Uncharted Waters: The Personal History of Wayne Lynch

Stu Nettle picture
Stu Nettle (stunet)
The Depth Test

“Why did you let the movie be made about you?”

It's not often I enjoy post-film Q&A sessions, yet this question, the first one asked after the premiere of Uncharted Waters at the Melbourne Film Festival, hit the mark. Why did Wayne Lynch, counter-cultural hero and noted shirker of the media spotlight, allow this film to be made?

Wayne, standing onstage at ACMI looked momentarily stumped. If he thought this was going to be an easy crowd he was wrong. “I'll let Craig answer that,” he said, quickly stepping aside for the film's director, Craig Griffin. And, just like that, Wayne Lynch shifted himself out of the spotlight.

Uncharted Waters is a fan's film – straight up. It makes no pretense of being otherwise.

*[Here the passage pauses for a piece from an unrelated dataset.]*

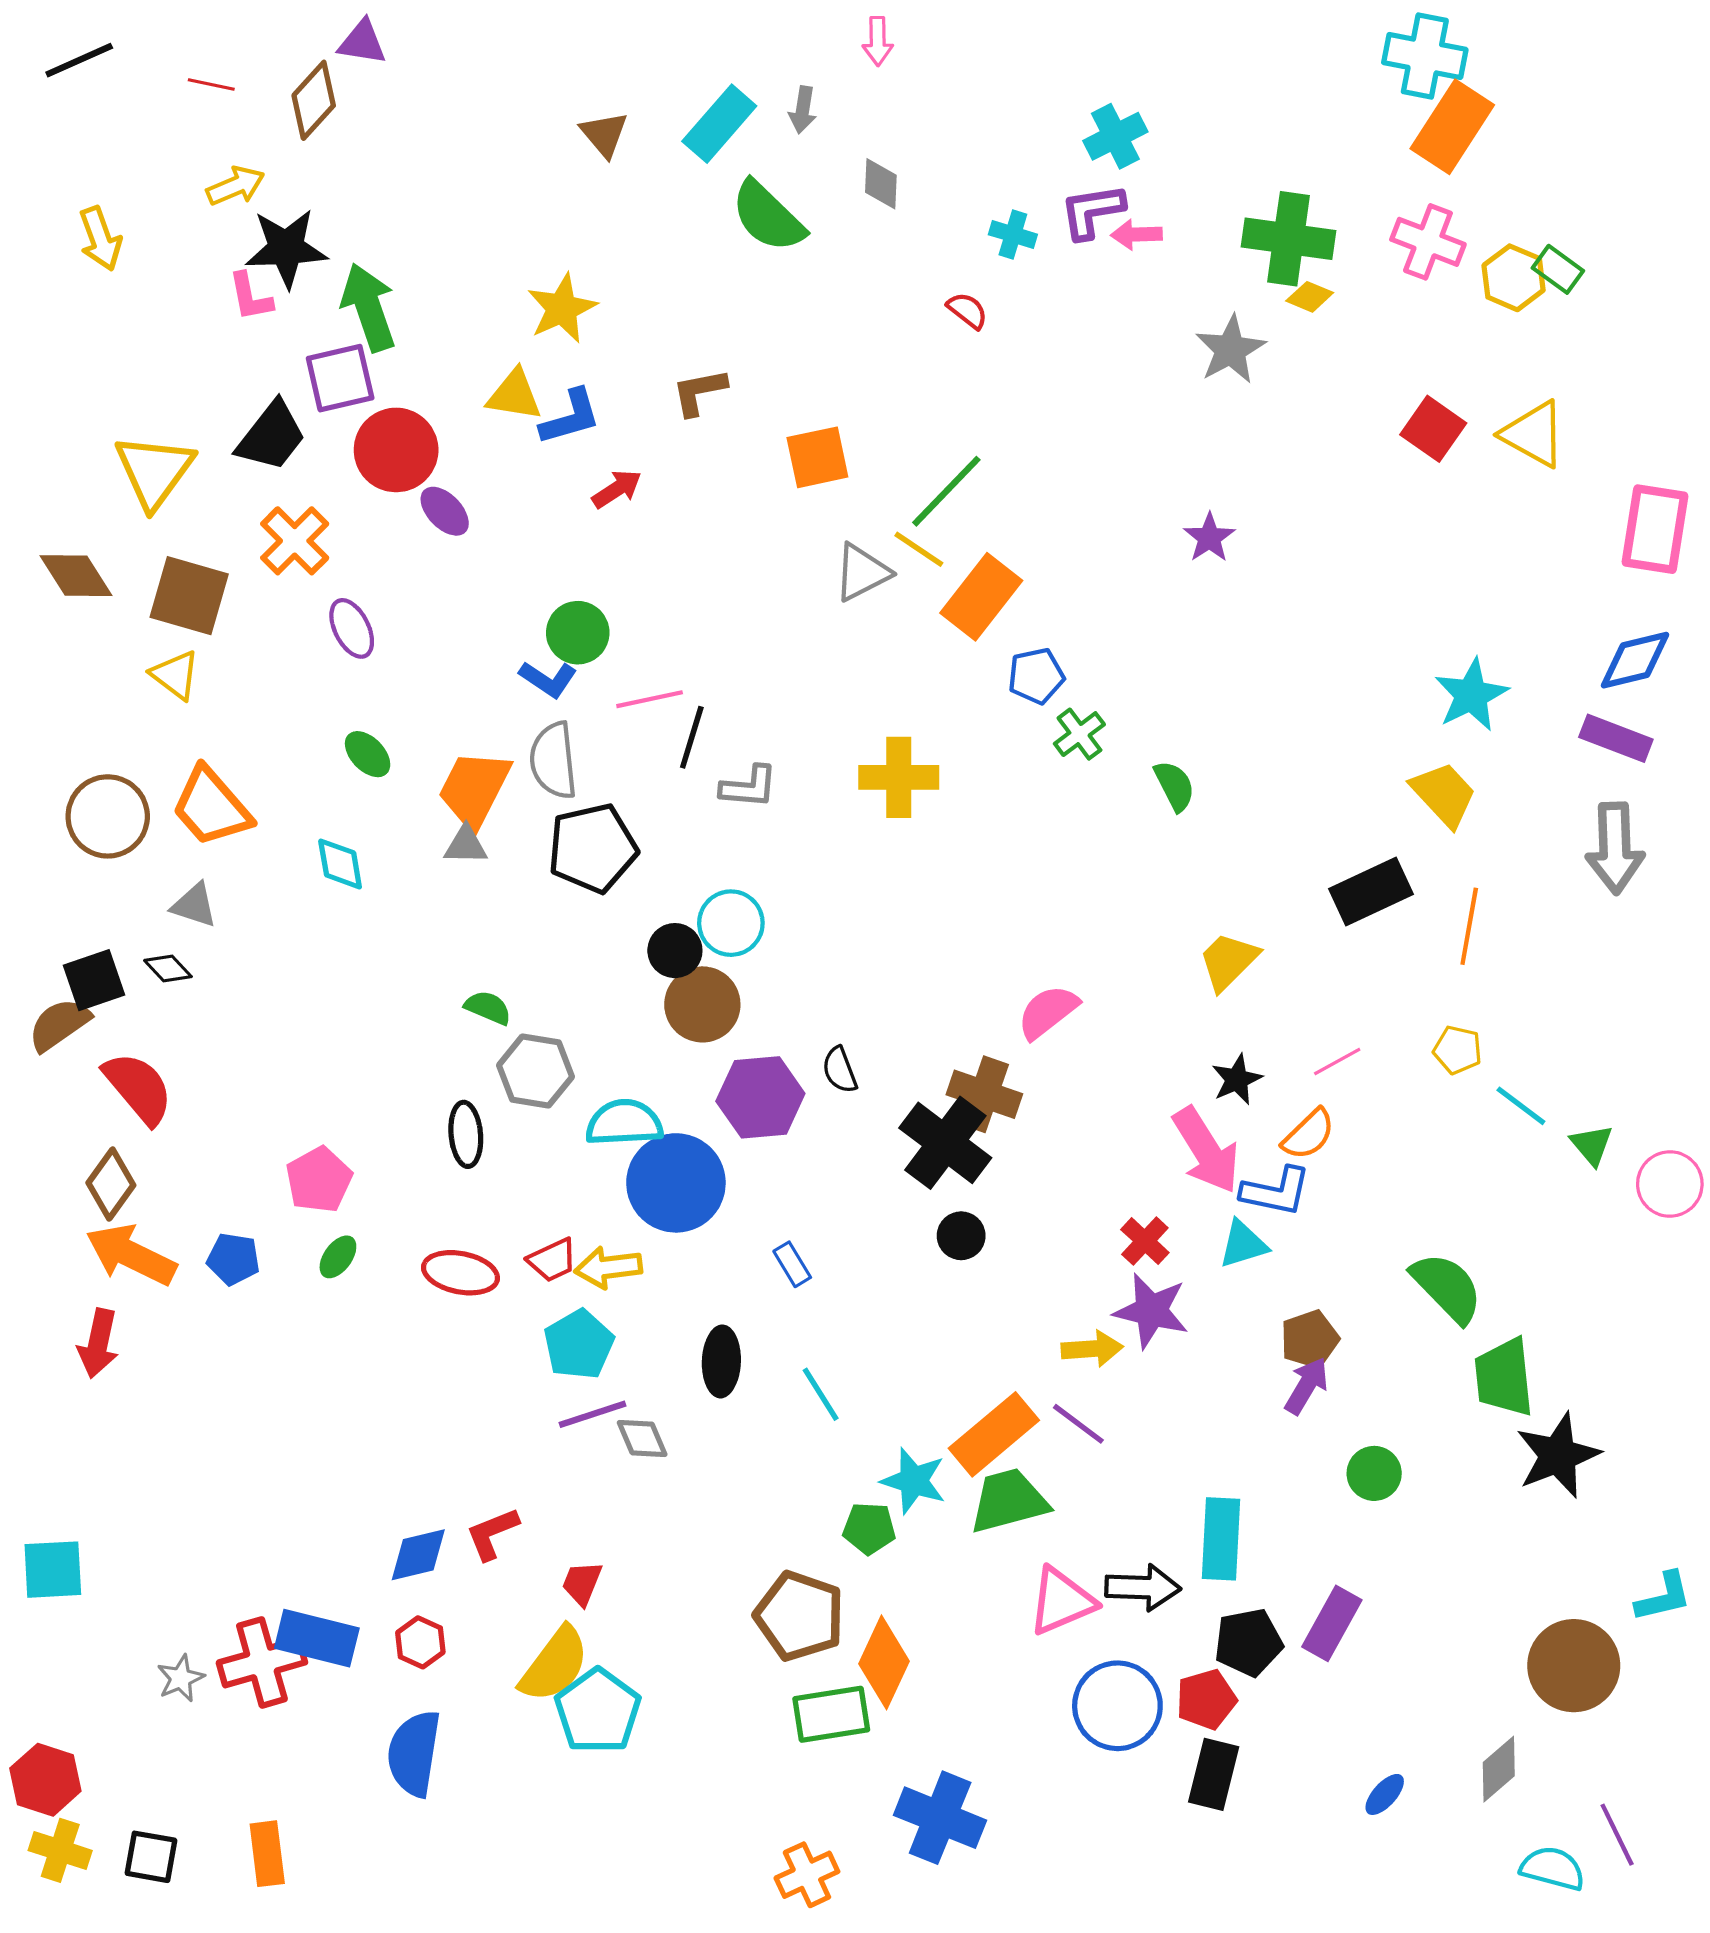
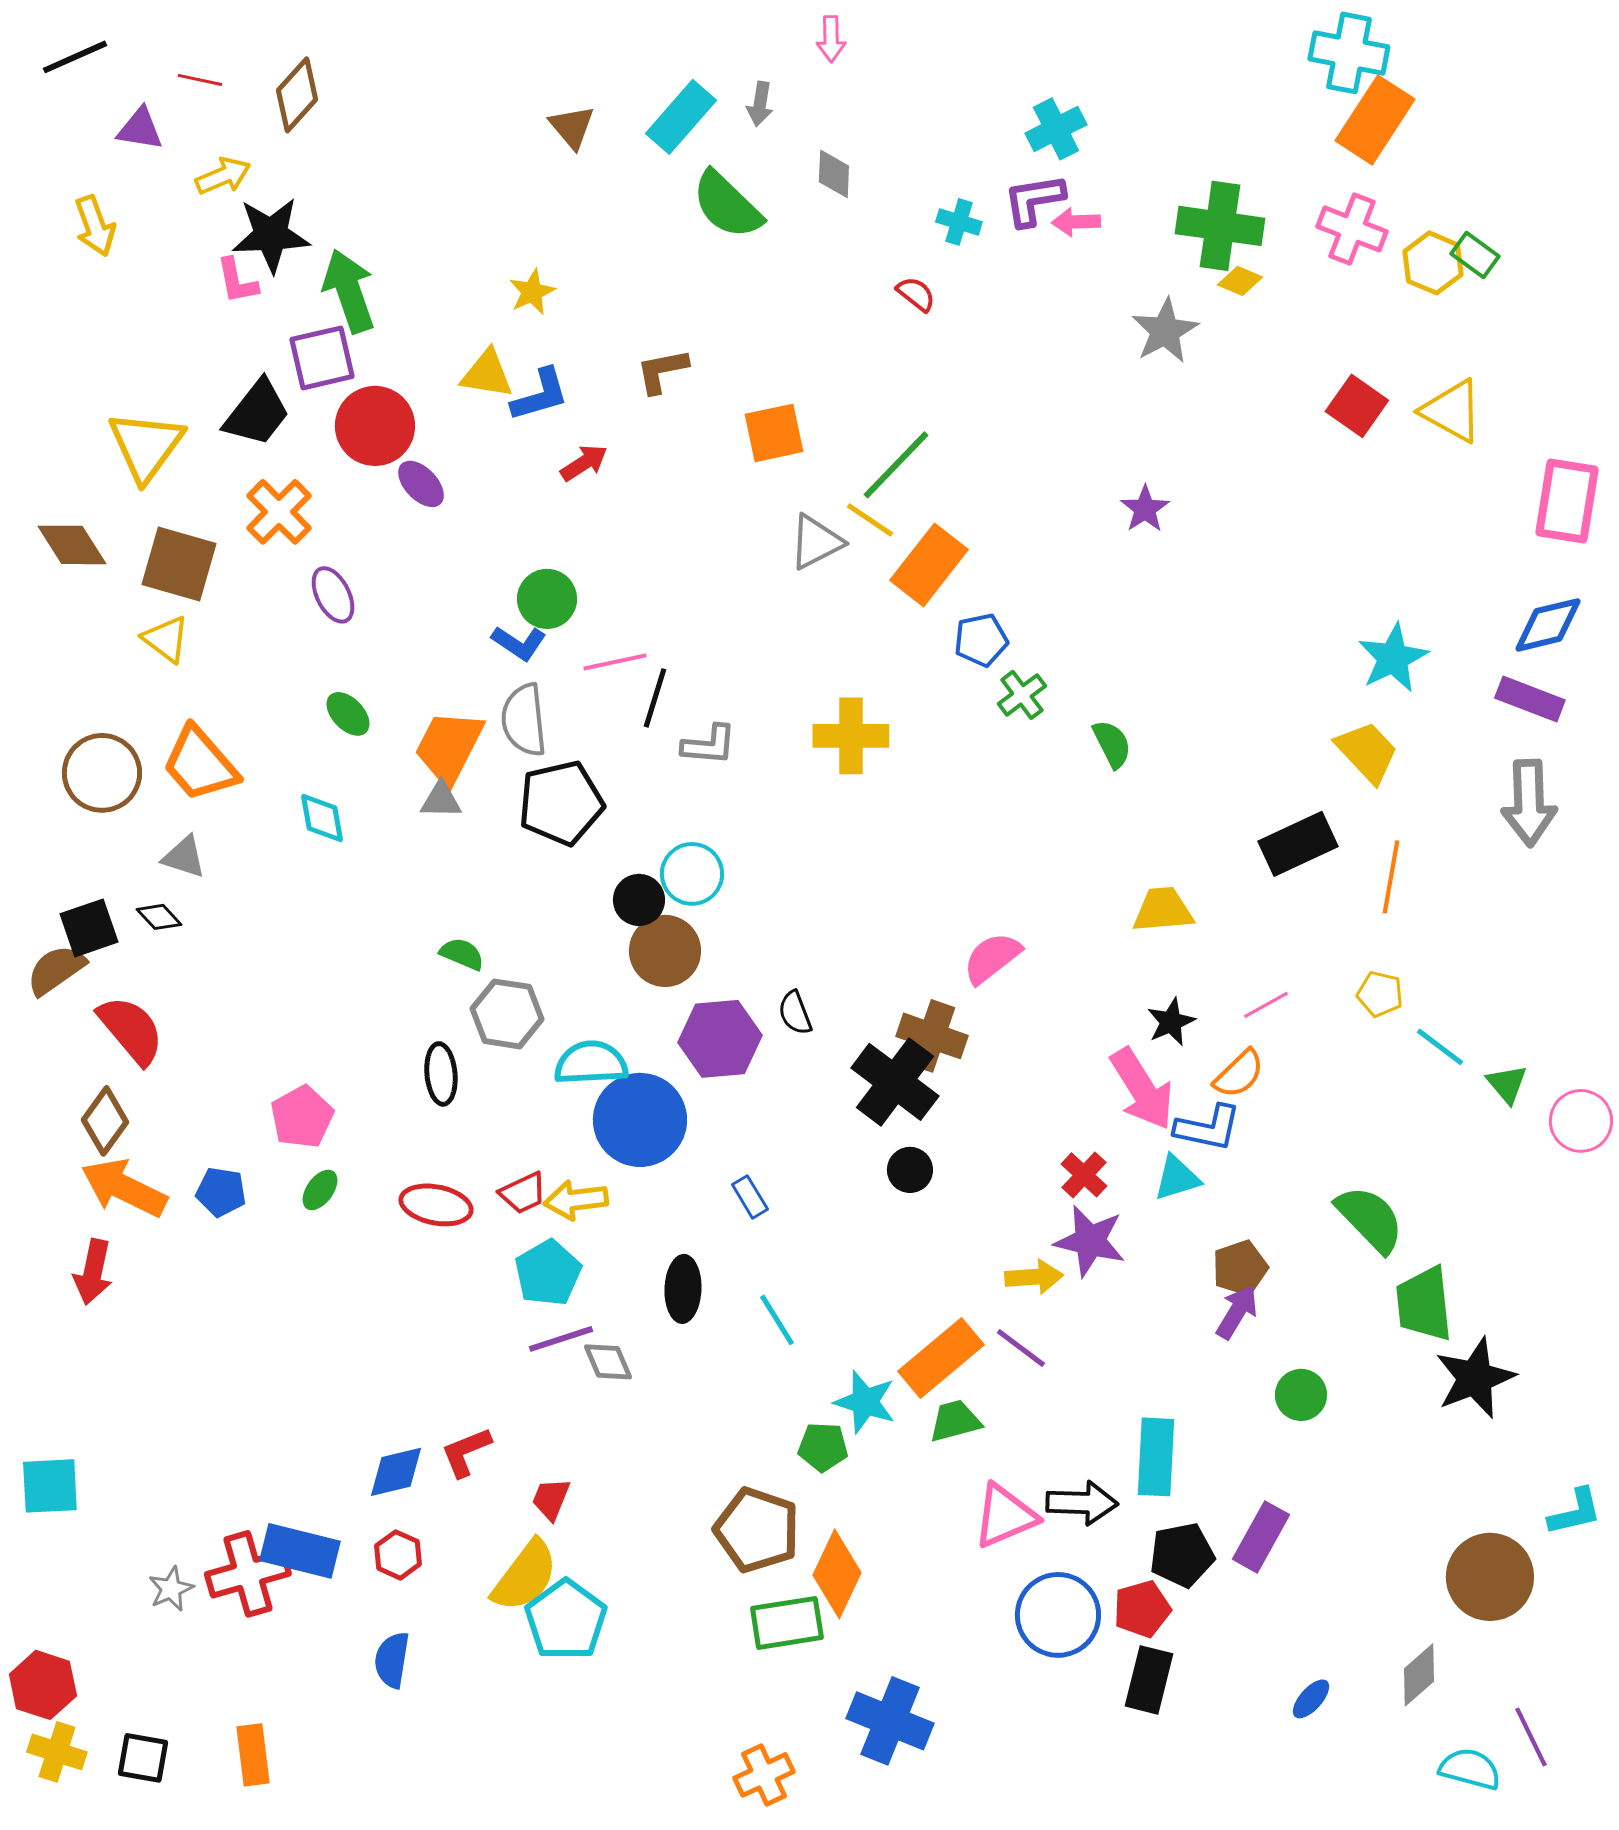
purple triangle: (362, 42) -> (140, 129), moved
yellow star: (562, 308) -> (532, 292), size x0.7
yellow trapezoid: (1228, 961) -> (1163, 910), turned 40
green trapezoid: (1009, 1501) -> (955, 1421), size x0.7
blue semicircle: (414, 1753) -> (392, 1660), size x0.7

When you're a grommet you get your idol's autograph, when you're older, and if you have the means and the talent, you make a documentary about them. And that's what Craig Griffin has done. There's nothing inherently wrong with films of this nature - passion and enthusiasm for the subject is essential for any filmmaker – yet the risk is that the result becomes a mere hagiography. Which, if it were the case, would run contrary to many of the values Wayne Lynch stood for. Humility for one.

So again, why did Wayne Lynch allow this film to be made? Craig Griffin answered on behalf of Wayne: “It took many visits and months of persuasion, and also an agreement that he'd have a hand in the outcome.”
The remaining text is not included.